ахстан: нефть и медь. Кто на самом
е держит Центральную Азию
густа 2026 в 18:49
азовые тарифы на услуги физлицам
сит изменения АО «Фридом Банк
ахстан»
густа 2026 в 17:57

--- --- ---

The task →
Retype all of the records above, word for word.

Task output →
ахстан: нефть и медь. Кто на самом
е держит Центральную Азию
густа 2026 в 18:49
азовые тарифы на услуги физлицам
сит изменения АО «Фридом Банк
ахстан»
густа 2026 в 17:57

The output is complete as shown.